* _Exercise directions_
Transcribe the records from the line containing "۰۹۳۸۹۳۸۳۳۴۲" onward, up to and including the final line, exactly and without anything else.

* _Saved data entries_
• • • • •

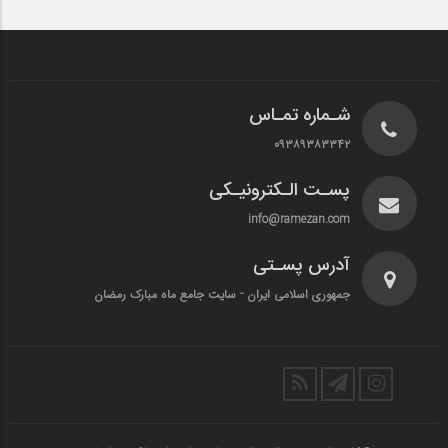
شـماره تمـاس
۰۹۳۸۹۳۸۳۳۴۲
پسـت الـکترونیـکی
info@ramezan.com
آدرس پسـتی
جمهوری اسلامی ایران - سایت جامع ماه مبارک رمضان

• • • • •

* _Answer space_
۰۹۳۸۹۳۸۳۳۴۲
پسـت الـکترونیـکی
info@ramezan.com
آدرس پسـتی
جمهوری اسلامی ایران - سایت جامع ماه مبارک رمضان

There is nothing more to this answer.